### WHAT TO WORK ON
Starting at the top of the listing below, copy each line exactly, stopping after the line that contains "Your Drees Team".

*** Opening DATA FOR THIS EXERCISE ***

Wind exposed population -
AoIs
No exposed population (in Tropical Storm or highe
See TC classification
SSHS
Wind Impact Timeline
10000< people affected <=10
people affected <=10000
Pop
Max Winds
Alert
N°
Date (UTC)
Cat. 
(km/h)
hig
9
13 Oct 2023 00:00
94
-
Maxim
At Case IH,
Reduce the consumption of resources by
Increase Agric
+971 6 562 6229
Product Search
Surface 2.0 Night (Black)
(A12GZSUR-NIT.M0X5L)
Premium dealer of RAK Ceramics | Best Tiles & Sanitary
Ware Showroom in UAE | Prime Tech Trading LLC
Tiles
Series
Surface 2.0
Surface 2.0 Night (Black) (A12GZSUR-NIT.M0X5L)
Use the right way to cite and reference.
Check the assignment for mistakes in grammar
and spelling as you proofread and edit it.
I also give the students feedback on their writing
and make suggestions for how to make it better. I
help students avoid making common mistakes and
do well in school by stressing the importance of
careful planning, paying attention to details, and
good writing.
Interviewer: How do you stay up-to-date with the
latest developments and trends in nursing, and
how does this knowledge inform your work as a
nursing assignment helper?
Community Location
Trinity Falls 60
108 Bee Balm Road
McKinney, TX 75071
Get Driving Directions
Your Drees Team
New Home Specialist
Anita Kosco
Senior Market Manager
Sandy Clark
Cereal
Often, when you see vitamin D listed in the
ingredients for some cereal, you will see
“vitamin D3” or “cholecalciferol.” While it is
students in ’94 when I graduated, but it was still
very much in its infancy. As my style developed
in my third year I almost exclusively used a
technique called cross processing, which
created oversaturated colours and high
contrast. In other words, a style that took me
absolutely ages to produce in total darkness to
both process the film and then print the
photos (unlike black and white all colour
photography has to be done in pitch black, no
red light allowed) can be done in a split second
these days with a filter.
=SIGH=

*** Closing DATA FOR THIS EXERCISE ***

### RESPONSE
Wind exposed population -
AoIs
No exposed population (in Tropical Storm or highe
See TC classification
SSHS
Wind Impact Timeline
10000< people affected <=10
people affected <=10000
Pop
Max Winds
Alert
N°
Date (UTC)
Cat. 
(km/h)
hig
9
13 Oct 2023 00:00
94
-
Maxim
At Case IH,
Reduce the consumption of resources by
Increase Agric
+971 6 562 6229
Product Search
Surface 2.0 Night (Black)
(A12GZSUR-NIT.M0X5L)
Premium dealer of RAK Ceramics | Best Tiles & Sanitary
Ware Showroom in UAE | Prime Tech Trading LLC
Tiles
Series
Surface 2.0
Surface 2.0 Night (Black) (A12GZSUR-NIT.M0X5L)
Use the right way to cite and reference.
Check the assignment for mistakes in grammar
and spelling as you proofread and edit it.
I also give the students feedback on their writing
and make suggestions for how to make it better. I
help students avoid making common mistakes and
do well in school by stressing the importance of
careful planning, paying attention to details, and
good writing.
Interviewer: How do you stay up-to-date with the
latest developments and trends in nursing, and
how does this knowledge inform your work as a
nursing assignment helper?
Community Location
Trinity Falls 60
108 Bee Balm Road
McKinney, TX 75071
Get Driving Directions
Your Drees Team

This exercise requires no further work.